» **YOUR INSTRUCTIONS**: Return the data below in full, matching every line exactly.

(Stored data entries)
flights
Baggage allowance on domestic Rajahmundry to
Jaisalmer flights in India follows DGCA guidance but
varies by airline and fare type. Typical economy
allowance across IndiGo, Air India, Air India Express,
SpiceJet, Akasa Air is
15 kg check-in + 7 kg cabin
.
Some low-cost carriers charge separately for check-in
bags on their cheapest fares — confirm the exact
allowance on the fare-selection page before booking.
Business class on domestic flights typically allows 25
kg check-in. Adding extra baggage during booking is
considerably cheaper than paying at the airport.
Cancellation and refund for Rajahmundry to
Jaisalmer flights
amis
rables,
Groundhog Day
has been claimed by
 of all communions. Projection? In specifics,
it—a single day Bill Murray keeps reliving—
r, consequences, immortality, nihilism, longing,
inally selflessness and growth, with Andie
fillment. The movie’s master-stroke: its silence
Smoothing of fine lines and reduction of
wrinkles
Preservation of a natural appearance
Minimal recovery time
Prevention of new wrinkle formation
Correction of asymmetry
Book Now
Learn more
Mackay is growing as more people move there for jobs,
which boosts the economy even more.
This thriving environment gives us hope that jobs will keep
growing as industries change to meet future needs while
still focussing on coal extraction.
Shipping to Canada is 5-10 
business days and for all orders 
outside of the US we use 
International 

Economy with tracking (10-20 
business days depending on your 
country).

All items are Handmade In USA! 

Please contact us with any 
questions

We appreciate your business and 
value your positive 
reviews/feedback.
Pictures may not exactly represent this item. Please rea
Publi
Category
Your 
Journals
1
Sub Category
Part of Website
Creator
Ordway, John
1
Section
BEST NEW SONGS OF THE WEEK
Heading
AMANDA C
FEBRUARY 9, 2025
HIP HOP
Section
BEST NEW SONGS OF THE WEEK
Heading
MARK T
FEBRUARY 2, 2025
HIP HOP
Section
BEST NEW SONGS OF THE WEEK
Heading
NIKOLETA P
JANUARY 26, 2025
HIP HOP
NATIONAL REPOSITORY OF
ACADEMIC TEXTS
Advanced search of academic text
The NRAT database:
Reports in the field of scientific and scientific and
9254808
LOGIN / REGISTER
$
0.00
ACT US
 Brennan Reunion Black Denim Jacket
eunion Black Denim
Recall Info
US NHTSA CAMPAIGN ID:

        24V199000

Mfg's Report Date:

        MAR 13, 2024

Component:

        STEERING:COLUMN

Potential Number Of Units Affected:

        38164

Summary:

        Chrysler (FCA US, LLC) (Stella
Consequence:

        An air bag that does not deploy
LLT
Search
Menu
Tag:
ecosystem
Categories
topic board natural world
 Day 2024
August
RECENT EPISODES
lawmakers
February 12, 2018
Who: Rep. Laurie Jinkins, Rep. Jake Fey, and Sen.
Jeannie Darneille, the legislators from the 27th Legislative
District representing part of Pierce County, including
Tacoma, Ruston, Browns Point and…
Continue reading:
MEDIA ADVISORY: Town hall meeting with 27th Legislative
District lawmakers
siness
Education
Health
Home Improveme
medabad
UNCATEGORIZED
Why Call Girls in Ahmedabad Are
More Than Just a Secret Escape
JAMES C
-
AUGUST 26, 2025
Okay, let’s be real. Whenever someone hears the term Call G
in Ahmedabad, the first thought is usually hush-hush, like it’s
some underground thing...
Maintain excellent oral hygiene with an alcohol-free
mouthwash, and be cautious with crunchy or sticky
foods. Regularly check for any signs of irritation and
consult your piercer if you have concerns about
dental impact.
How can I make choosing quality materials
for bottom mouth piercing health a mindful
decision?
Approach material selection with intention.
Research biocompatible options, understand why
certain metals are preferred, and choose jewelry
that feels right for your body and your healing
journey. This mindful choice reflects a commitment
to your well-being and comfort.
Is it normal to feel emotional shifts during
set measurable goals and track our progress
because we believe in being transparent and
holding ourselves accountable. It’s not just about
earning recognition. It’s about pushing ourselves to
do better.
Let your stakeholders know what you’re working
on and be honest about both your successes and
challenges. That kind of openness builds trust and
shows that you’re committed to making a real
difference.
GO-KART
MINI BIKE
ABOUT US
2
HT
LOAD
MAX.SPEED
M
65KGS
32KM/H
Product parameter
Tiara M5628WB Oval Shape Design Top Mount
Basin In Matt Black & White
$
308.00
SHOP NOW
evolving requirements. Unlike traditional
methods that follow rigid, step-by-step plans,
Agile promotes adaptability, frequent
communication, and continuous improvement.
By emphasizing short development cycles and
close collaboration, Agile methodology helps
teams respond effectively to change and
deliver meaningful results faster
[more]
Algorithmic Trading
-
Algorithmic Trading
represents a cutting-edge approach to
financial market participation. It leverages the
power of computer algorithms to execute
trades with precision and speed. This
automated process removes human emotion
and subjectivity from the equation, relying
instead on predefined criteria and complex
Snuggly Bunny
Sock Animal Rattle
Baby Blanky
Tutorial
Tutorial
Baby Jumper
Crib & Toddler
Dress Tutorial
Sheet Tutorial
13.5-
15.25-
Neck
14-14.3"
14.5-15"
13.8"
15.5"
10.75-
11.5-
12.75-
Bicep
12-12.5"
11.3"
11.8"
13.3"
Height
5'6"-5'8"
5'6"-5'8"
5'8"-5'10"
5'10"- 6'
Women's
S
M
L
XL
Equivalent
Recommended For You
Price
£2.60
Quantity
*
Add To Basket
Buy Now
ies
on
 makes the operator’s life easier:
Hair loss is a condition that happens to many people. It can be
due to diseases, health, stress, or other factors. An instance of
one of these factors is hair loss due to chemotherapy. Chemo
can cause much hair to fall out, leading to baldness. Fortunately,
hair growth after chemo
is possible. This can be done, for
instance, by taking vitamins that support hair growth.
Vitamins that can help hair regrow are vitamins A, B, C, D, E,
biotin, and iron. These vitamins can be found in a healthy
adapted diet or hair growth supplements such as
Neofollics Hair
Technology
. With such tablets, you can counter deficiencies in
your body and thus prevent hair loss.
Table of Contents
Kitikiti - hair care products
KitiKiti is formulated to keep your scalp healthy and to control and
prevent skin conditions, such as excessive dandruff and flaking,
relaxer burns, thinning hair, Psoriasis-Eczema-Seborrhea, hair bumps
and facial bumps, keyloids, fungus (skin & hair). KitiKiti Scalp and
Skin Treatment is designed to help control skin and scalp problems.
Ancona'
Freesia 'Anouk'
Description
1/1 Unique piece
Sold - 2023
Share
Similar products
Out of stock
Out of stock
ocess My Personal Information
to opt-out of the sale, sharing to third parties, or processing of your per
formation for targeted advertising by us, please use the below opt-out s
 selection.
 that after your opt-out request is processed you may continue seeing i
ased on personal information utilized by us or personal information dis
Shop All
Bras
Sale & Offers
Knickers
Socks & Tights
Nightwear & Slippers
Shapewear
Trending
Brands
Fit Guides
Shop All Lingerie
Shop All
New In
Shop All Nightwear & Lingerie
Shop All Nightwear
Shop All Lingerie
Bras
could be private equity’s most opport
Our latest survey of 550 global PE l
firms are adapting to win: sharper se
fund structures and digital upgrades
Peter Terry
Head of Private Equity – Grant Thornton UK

» **RESULT OF THIS EXERCISE**:
flights
Baggage allowance on domestic Rajahmundry to
Jaisalmer flights in India follows DGCA guidance but
varies by airline and fare type. Typical economy
allowance across IndiGo, Air India, Air India Express,
SpiceJet, Akasa Air is
15 kg check-in + 7 kg cabin
.
Some low-cost carriers charge separately for check-in
bags on their cheapest fares — confirm the exact
allowance on the fare-selection page before booking.
Business class on domestic flights typically allows 25
kg check-in. Adding extra baggage during booking is
considerably cheaper than paying at the airport.
Cancellation and refund for Rajahmundry to
Jaisalmer flights
amis
rables,
Groundhog Day
has been claimed by
 of all communions. Projection? In specifics,
it—a single day Bill Murray keeps reliving—
r, consequences, immortality, nihilism, longing,
inally selflessness and growth, with Andie
fillment. The movie’s master-stroke: its silence
Smoothing of fine lines and reduction of
wrinkles
Preservation of a natural appearance
Minimal recovery time
Prevention of new wrinkle formation
Correction of asymmetry
Book Now
Learn more
Mackay is growing as more people move there for jobs,
which boosts the economy even more.
This thriving environment gives us hope that jobs will keep
growing as industries change to meet future needs while
still focussing on coal extraction.
Shipping to Canada is 5-10 
business days and for all orders 
outside of the US we use 
International 

Economy with tracking (10-20 
business days depending on your 
country).

All items are Handmade In USA! 

Please contact us with any 
questions

We appreciate your business and 
value your positive 
reviews/feedback.
Pictures may not exactly represent this item. Please rea
Publi
Category
Your 
Journals
1
Sub Category
Part of Website
Creator
Ordway, John
1
Section
BEST NEW SONGS OF THE WEEK
Heading
AMANDA C
FEBRUARY 9, 2025
HIP HOP
Section
BEST NEW SONGS OF THE WEEK
Heading
MARK T
FEBRUARY 2, 2025
HIP HOP
Section
BEST NEW SONGS OF THE WEEK
Heading
NIKOLETA P
JANUARY 26, 2025
HIP HOP
NATIONAL REPOSITORY OF
ACADEMIC TEXTS
Advanced search of academic text
The NRAT database:
Reports in the field of scientific and scientific and
9254808
LOGIN / REGISTER
$
0.00
ACT US
 Brennan Reunion Black Denim Jacket
eunion Black Denim
Recall Info
US NHTSA CAMPAIGN ID:

        24V199000

Mfg's Report Date:

        MAR 13, 2024

Component:

        STEERING:COLUMN

Potential Number Of Units Affected:

        38164

Summary:

        Chrysler (FCA US, LLC) (Stella
Consequence:

        An air bag that does not deploy
LLT
Search
Menu
Tag:
ecosystem
Categories
topic board natural world
 Day 2024
August
RECENT EPISODES
lawmakers
February 12, 2018
Who: Rep. Laurie Jinkins, Rep. Jake Fey, and Sen.
Jeannie Darneille, the legislators from the 27th Legislative
District representing part of Pierce County, including
Tacoma, Ruston, Browns Point and…
Continue reading:
MEDIA ADVISORY: Town hall meeting with 27th Legislative
District lawmakers
siness
Education
Health
Home Improveme
medabad
UNCATEGORIZED
Why Call Girls in Ahmedabad Are
More Than Just a Secret Escape
JAMES C
-
AUGUST 26, 2025
Okay, let’s be real. Whenever someone hears the term Call G
in Ahmedabad, the first thought is usually hush-hush, like it’s
some underground thing...
Maintain excellent oral hygiene with an alcohol-free
mouthwash, and be cautious with crunchy or sticky
foods. Regularly check for any signs of irritation and
consult your piercer if you have concerns about
dental impact.
How can I make choosing quality materials
for bottom mouth piercing health a mindful
decision?
Approach material selection with intention.
Research biocompatible options, understand why
certain metals are preferred, and choose jewelry
that feels right for your body and your healing
journey. This mindful choice reflects a commitment
to your well-being and comfort.
Is it normal to feel emotional shifts during
set measurable goals and track our progress
because we believe in being transparent and
holding ourselves accountable. It’s not just about
earning recognition. It’s about pushing ourselves to
do better.
Let your stakeholders know what you’re working
on and be honest about both your successes and
challenges. That kind of openness builds trust and
shows that you’re committed to making a real
difference.
GO-KART
MINI BIKE
ABOUT US
2
HT
LOAD
MAX.SPEED
M
65KGS
32KM/H
Product parameter
Tiara M5628WB Oval Shape Design Top Mount
Basin In Matt Black & White
$
308.00
SHOP NOW
evolving requirements. Unlike traditional
methods that follow rigid, step-by-step plans,
Agile promotes adaptability, frequent
communication, and continuous improvement.
By emphasizing short development cycles and
close collaboration, Agile methodology helps
teams respond effectively to change and
deliver meaningful results faster
[more]
Algorithmic Trading
-
Algorithmic Trading
represents a cutting-edge approach to
financial market participation. It leverages the
power of computer algorithms to execute
trades with precision and speed. This
automated process removes human emotion
and subjectivity from the equation, relying
instead on predefined criteria and complex
Snuggly Bunny
Sock Animal Rattle
Baby Blanky
Tutorial
Tutorial
Baby Jumper
Crib & Toddler
Dress Tutorial
Sheet Tutorial
13.5-
15.25-
Neck
14-14.3"
14.5-15"
13.8"
15.5"
10.75-
11.5-
12.75-
Bicep
12-12.5"
11.3"
11.8"
13.3"
Height
5'6"-5'8"
5'6"-5'8"
5'8"-5'10"
5'10"- 6'
Women's
S
M
L
XL
Equivalent
Recommended For You
Price
£2.60
Quantity
*
Add To Basket
Buy Now
ies
on
 makes the operator’s life easier:
Hair loss is a condition that happens to many people. It can be
due to diseases, health, stress, or other factors. An instance of
one of these factors is hair loss due to chemotherapy. Chemo
can cause much hair to fall out, leading to baldness. Fortunately,
hair growth after chemo
is possible. This can be done, for
instance, by taking vitamins that support hair growth.
Vitamins that can help hair regrow are vitamins A, B, C, D, E,
biotin, and iron. These vitamins can be found in a healthy
adapted diet or hair growth supplements such as
Neofollics Hair
Technology
. With such tablets, you can counter deficiencies in
your body and thus prevent hair loss.
Table of Contents
Kitikiti - hair care products
KitiKiti is formulated to keep your scalp healthy and to control and
prevent skin conditions, such as excessive dandruff and flaking,
relaxer burns, thinning hair, Psoriasis-Eczema-Seborrhea, hair bumps
and facial bumps, keyloids, fungus (skin & hair). KitiKiti Scalp and
Skin Treatment is designed to help control skin and scalp problems.
Ancona'
Freesia 'Anouk'
Description
1/1 Unique piece
Sold - 2023
Share
Similar products
Out of stock
Out of stock
ocess My Personal Information
to opt-out of the sale, sharing to third parties, or processing of your per
formation for targeted advertising by us, please use the below opt-out s
 selection.
 that after your opt-out request is processed you may continue seeing i
ased on personal information utilized by us or personal information dis
Shop All
Bras
Sale & Offers
Knickers
Socks & Tights
Nightwear & Slippers
Shapewear
Trending
Brands
Fit Guides
Shop All Lingerie
Shop All
New In
Shop All Nightwear & Lingerie
Shop All Nightwear
Shop All Lingerie
Bras
could be private equity’s most opport
Our latest survey of 550 global PE l
firms are adapting to win: sharper se
fund structures and digital upgrades
Peter Terry
Head of Private Equity – Grant Thornton UK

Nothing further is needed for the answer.